Moiseyev told a briefing that initial daily currency purchases would be lower, and might start later, than originally planned — towards the end of August rather than at the beginning of the month.
The shift seeks to limit the asymmetric impact on the ruble's exchange rate of the previous mechanism for managing the Reserve Fund. The announcement of a switch last month triggered a market sell-off in the ruble.
Officials have rebutted suggestions that the change in the way the Reserve Fund is managed would push the ruble exchange rate lower, helping Finance Minister Anton Siluanov reach budget targets made increasingly challenging by an economic slowdown.
Under a so-called fiscal rule adopted last year, new borrowing by the federal government is capped at 1 percent of gross domestic product.

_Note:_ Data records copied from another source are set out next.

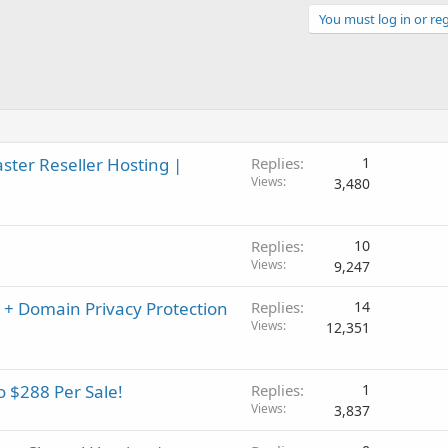
You must log in or reg
er Reseller Hosting |
Replies
1
Views
3,480
Replies
10
Views
9,247
 + Domain Privacy Protection
Replies
14
Views
12,351
o $288 Per Sale!
Replies
1
Views
3,837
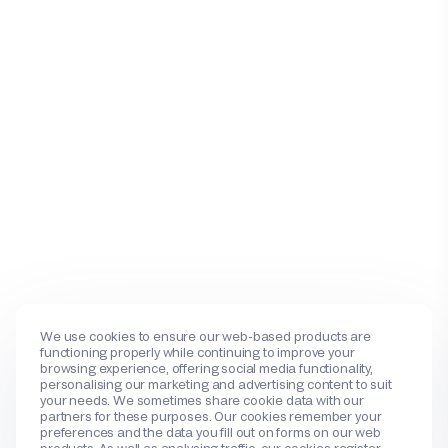
We use cookies to ensure our web-based products are
functioning properly while continuing to improve your
browsing experience, offering social media functionality,
personalising our marketing and advertising content to suit
your needs. We sometimes share cookie data with our
partners for these purposes. Our cookies remember your
preferences and the data you fill out on forms on our web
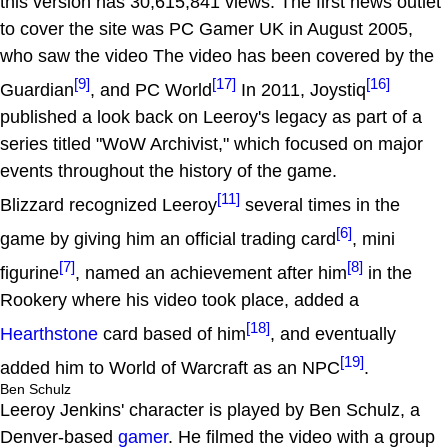
this version has 30,615,841 views. The first news outlet
to cover the site was PC Gamer UK in August 2005,
who saw the video The video has been covered by the
[9]
[17]
[16]
Guardian
, and PC World
In 2011, Joystiq
published a look back on Leeroy's legacy as part of a
series titled "WoW Archivist," which focused on major
events throughout the history of the game.
[11]
Blizzard recognized Leeroy
several times in the
[6]
game by giving him an official trading card
, mini
[7]
[8]
figurine
, named an achievement after him
in the
Rookery where his video took place, added a
[18]
Hearthstone
card based of him
, and eventually
[19]
added him to World of Warcraft as an NPC
.
Ben Schulz
Leeroy Jenkins' character is played by Ben Schulz, a
Denver-based
gamer
. He filmed the video with a group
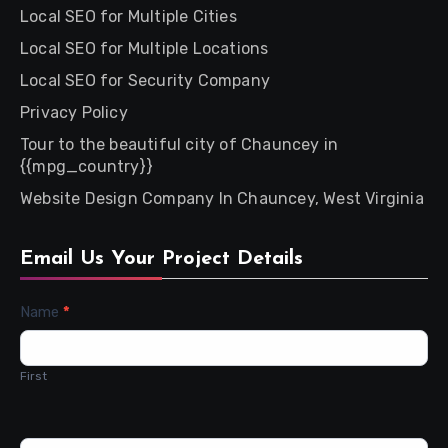
Local SEO for Multiple Cities
Local SEO for Multiple Locations
Local SEO for Security Company
Privacy Policy
Tour to the beautiful city of Chauncey in
{{mpg_country}}
Website Design Company In Chauncey, West Virginia
Email Us Your Project Details
Contact
Name
*
Us
First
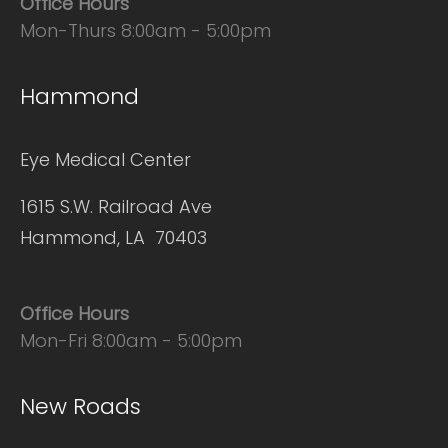
Office Hours
Mon-Thurs 8:00am - 5:00pm
Hammond
Eye Medical Center
1615 S.W. Railroad Ave
Hammond, LA 70403
Office Hours
Mon-Fri 8:00am - 5:00pm
New Roads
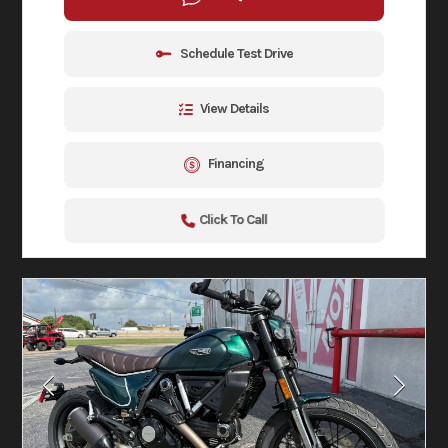
Schedule Test Drive
View Details
Financing
Click To Call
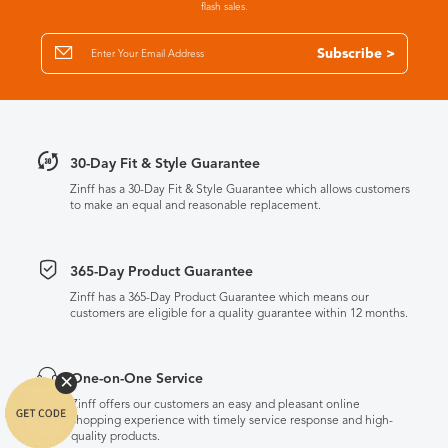
flash sales.
Subscribe >
30-Day Fit & Style Guarantee
Zinff has a 30-Day Fit & Style Guarantee which allows customers
to make an equal and reasonable replacement.
365-Day Product Guarantee
Zinff has a 365-Day Product Guarantee which means our
customers are eligible for a quality guarantee within 12 months.
One-on-One Service
Zinff offers our customers an easy and pleasant online
shopping experience with timely service response and high-
quality products.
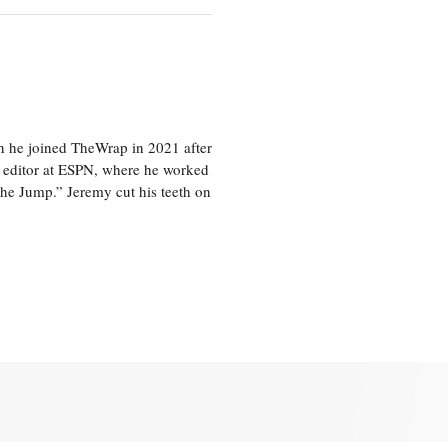
en he joined TheWrap in 2021 after
s editor at ESPN, where he worked
he Jump.” Jeremy cut his teeth on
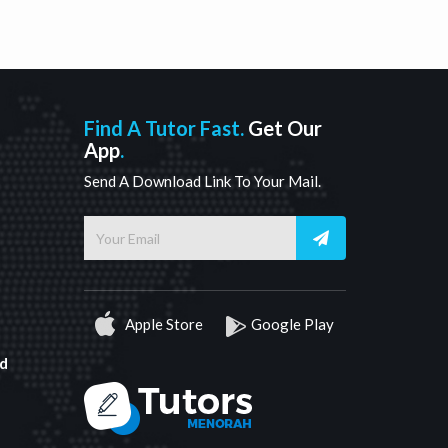
Find A Tutor Fast.
Get Our
App
.
Send A Download Link To Your Mail.
Apple Store
Google Play
d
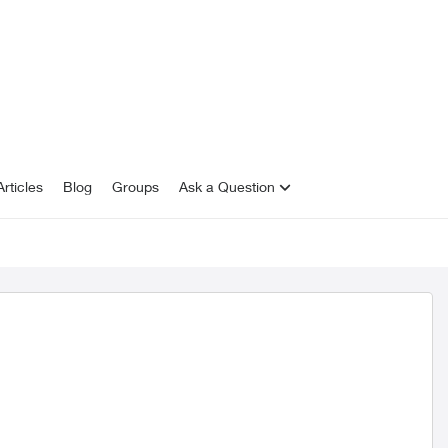
rticles
Blog
Groups
Ask a Question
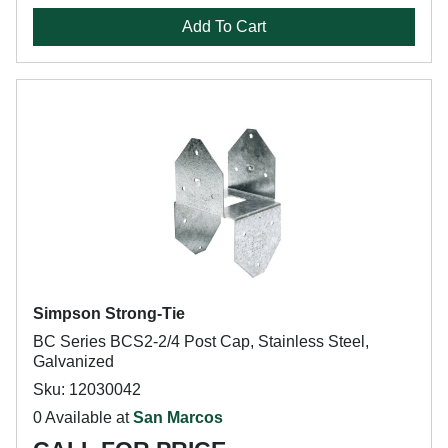
Add To Cart
Simpson Strong-Tie
BC Series BCS2-2/4 Post Cap, Stainless Steel,
Galvanized
Sku: 12030042
0 Available at
San Marcos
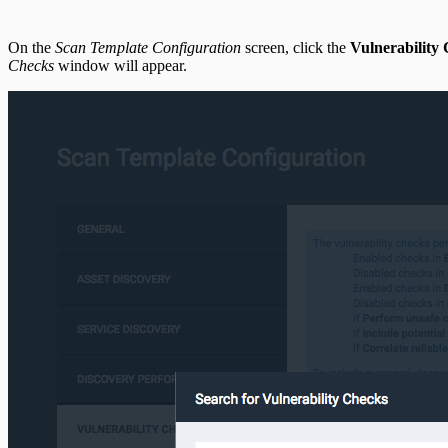
On the
Scan Template Configuration
screen, click the
Vulnerability
Checks
window will appear.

The books are then balanced by either drawing from, or topping up, the Reserve Fund, which held $84.7 billion in windfall oil savings as of July 1. The transfers should be done at the end of the year, and the currency purchases are intended to avoid a one-off impact on the market.
"Based on the current volumes that will need to be transferred to the Reserve Fund, we will need to buy $40-$50 million per day — that is a maximum and in the test phase it will be less," Moiseyev told reporters.
In other comments, Moiseyev said the state treasury would auction off greater sums of cash on hand to deposit with banks for shorter terms than previously.
This is part of a broader effort by policy makers to supply affordable liquidity to the banking sector, thus ensuring the flow of more affordable credit to the real economy.